Waller's Wolf takes out inaugural $1m Gong

Callum Godde
James McDonald has added the $1 million Gong on Mister Sea Wolf to his win in The Hunter

Leading trainer Chris Waller has capped a lucrative spring carnival, winning the inaugural $1 million Gong at Kembla Grange with warhorse Mister Sea Wolf.

Sent out at $23, the eight-year-old raced just off the speed for James McDonald and reeled in Quackerjack ($6.50) late to win by a head.

It was a sweet victory for one of Waller's second tier horses who arrived from Irish trainer Ger Lyons two years ago.

"He was the class horse in the race and it was a pleasure to see him get the chocolates," Waller's racing manager Charlie Duckworth said.

"We will be back here year in, year out, to try and win this race again."

Sydney's premier trainer, Waller has stepped out of Winx's shadow this spring with wins in the $14 million Everest and $7.5 million Golden Eagle.

"Whilst Winx was racing we also had plenty of horses running second to her," Duckworth said.

"With or without her we would still have won some more Group Ones.

"But on Epsom Day, to have four Group One wins everyone realised 'holy hell Waller is here to stay, regardless of Winx'.

"Then we had an awesome Flemington carnival when Chris was leading trainer."

Duckworth and McDonald had their fears Mister Sea Wolf might struggle as the topweight, but both were happy to be wrong.

"He's my old favourite," McDonald said.

"We've had a good association. I thought he was going to be up against it with 59kg and a firm track."

The meeting drew a crowd of just over 6000 spectators, and McDonald was as excited by the turnout as he was last week at Newcastle when he won The Hunter on Savatiano for Godolphin.

The two million dollar races at the main provincial tracks are new to the calendar.

"Right down to the 300 metres there are people," McDonald said.

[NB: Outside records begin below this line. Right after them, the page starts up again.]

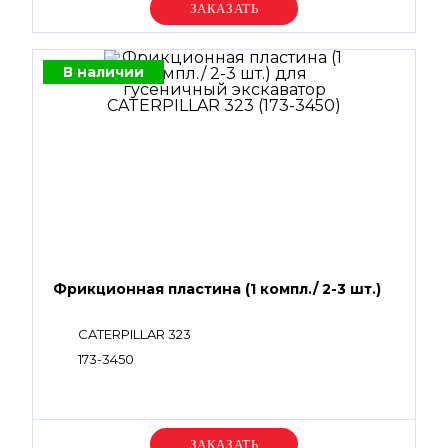
Уточняйте цену
В наличии
Фрикционная пластина (1 компл./ 2-3 шт.)
CATERPILLAR 323
173-3450
Уточняйте цену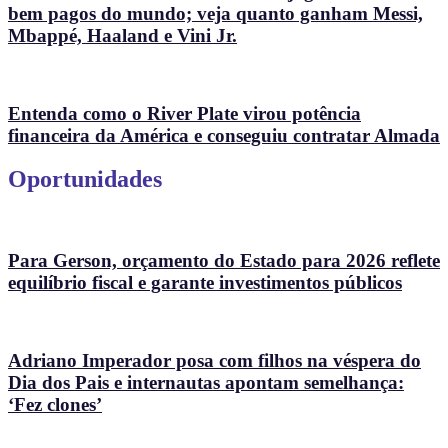
bem pagos do mundo; veja quanto ganham Messi,
Mbappé, Haaland e Vini Jr.
Entenda como o River Plate virou potência
financeira da América e conseguiu contratar Almada
Oportunidades
Para Gerson, orçamento do Estado para 2026 reflete
equilíbrio fiscal e garante investimentos públicos
Adriano Imperador posa com filhos na véspera do
Dia dos Pais e internautas apontam semelhança:
‘Fez clones’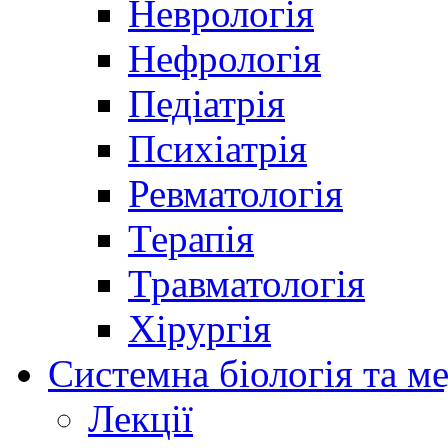
Неврологія
Нефрологія
Педіатрія
Психіатрія
Ревматологія
Терапія
Травматологія
Хірургія
Системна біологія та м
Лекції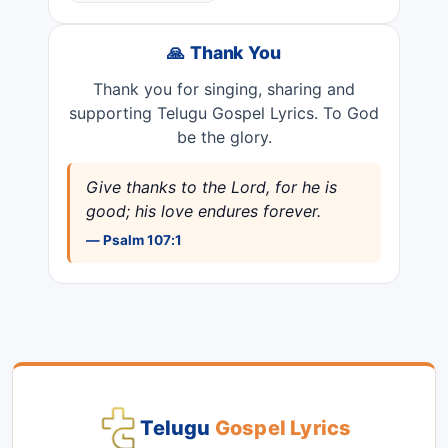
🙏 Thank You
Thank you for singing, sharing and
supporting Telugu Gospel Lyrics. To God
be the glory.
Give thanks to the Lord, for he is
good; his love endures forever.
— Psalm 107:1
Telugu
Gospel Lyrics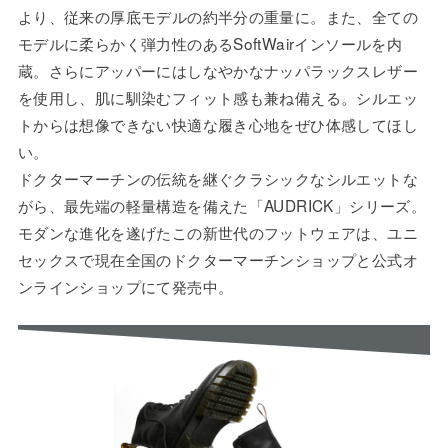
より、従来の厚底モデルの約半分の重量に。また、全ての
モデルに柔らかく弾力性のあるSoftWairインソールを内
蔵。さらにアッパーにはしなやかなナッパラックスレザー
を使用し、肌に馴染むフィット感も兼ね備える。シルエッ
トからは想像できない快適な履き心地をぜひ体感してほし
い。
ドクターマーチンの伝統を継ぐクラシックなシルエットな
がら、最先端の軽量構造を備えた「AUDRICK」シリーズ。
モダンな進化を遂げたこの新世代のフットウェアは、ユニ
セックスで現在全国のドクターマーチンショップと公式オ
ンラインショップにて発売中。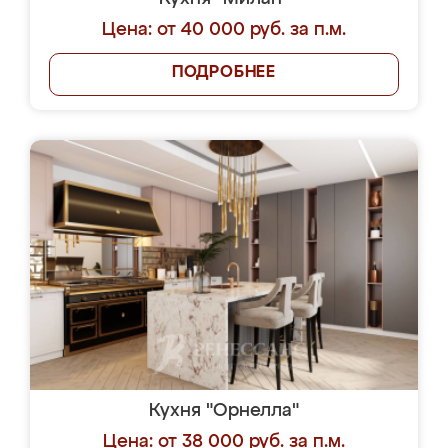
Цена: от 40 000 руб. за п.м.
ПОДРОБНЕЕ
Кухня "Орнелла"
Цена: от 38 000 руб. за п.м.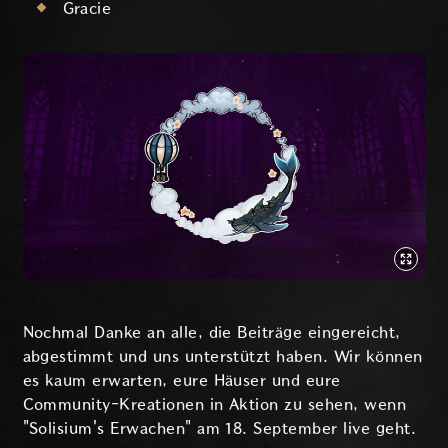
Gracie
Nochmal Danke an alle, die Beiträge eingereicht,
abgestimmt und uns unterstützt haben. Wir können
es kaum erwarten, eure Häuser und eure
Community-Kreationen in Aktion zu sehen, wenn
"Solisium's Erwachen" am 18. September live geht.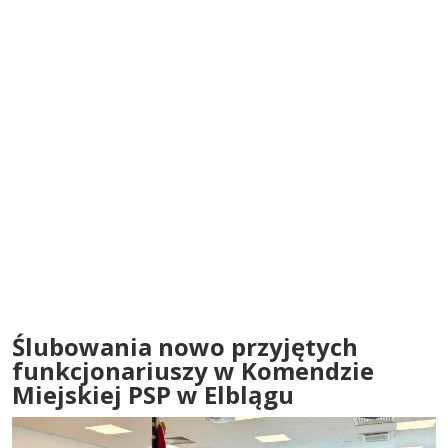
Ślubowania nowo przyjętych
funkcjonariuszy w Komendzie
Miejskiej PSP w Elblągu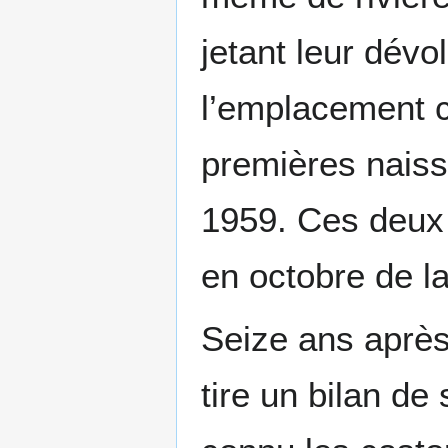
jetant leur dévo
l’emplacement c
premières naiss
1959. Ces deux 
en octobre de l
Seize ans après
tire un bilan d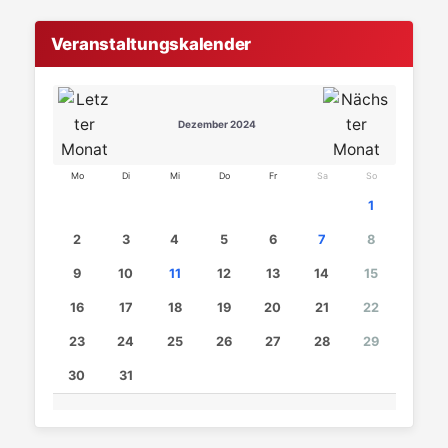
Veranstaltungskalender
Dezember 2024
Mo
Di
Mi
Do
Fr
Sa
So
1
2
3
4
5
6
7
8
9
10
11
12
13
14
15
16
17
18
19
20
21
22
23
24
25
26
27
28
29
30
31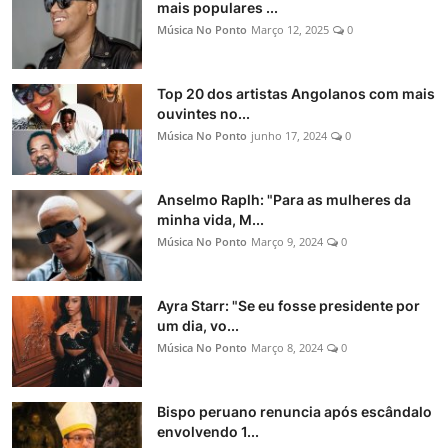
mais populares ...
Música No Ponto
Março 12, 2025
0
Top 20 dos artistas Angolanos com mais
ouvintes no...
Música No Ponto
junho 17, 2024
0
Anselmo Raplh: "Para as mulheres da
minha vida, M...
Música No Ponto
Março 9, 2024
0
Ayra Starr: "Se eu fosse presidente por
um dia, vo...
Música No Ponto
Março 8, 2024
0
Bispo peruano renuncia após escândalo
envolvendo 1...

"It's great to win the first running of The Gong. The atmosphere is incredible."

Mark Newnham, the trainer of runner-up Quackerjack, had given up with three furlongs to run but being pipped at the post was still a bitter pill to swallow.

"That is hard to take," he said.

"We had the toughest run in the race and we have been beaten a head.

"I said to someone at the 600 metres we're done, but what a tough miler he is. He was three-deep with no cover all the way and was still there at the end.

"He is going to win a nice race and we will go to the Villiers and hope he can draw a barrier."

Star Of The Seas ($7) rounded out the placings, a neck further back from Quackerjack.

But Glen Boss found himself in hot water, with the stewards handing the rider a two-week ban for excessive whip use on Star of The Seas.